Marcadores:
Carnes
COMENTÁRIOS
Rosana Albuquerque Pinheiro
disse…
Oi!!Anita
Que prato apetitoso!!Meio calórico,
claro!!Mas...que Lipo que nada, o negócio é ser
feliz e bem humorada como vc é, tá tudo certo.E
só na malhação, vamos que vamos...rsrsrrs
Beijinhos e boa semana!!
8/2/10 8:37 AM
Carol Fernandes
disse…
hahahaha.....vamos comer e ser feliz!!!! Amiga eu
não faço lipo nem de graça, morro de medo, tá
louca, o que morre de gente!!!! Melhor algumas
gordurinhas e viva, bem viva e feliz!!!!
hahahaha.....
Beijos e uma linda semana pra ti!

○ ○ ○ ○ ○ ○ ○

Exactly the lines from the one containing "não faço lipo nem de graça, morro de medo, tá" through the final line of the records above are needed, copied word for word.

não faço lipo nem de graça, morro de medo, tá
louca, o que morre de gente!!!! Melhor algumas
gordurinhas e viva, bem viva e feliz!!!!
hahahaha.....
Beijos e uma linda semana pra ti!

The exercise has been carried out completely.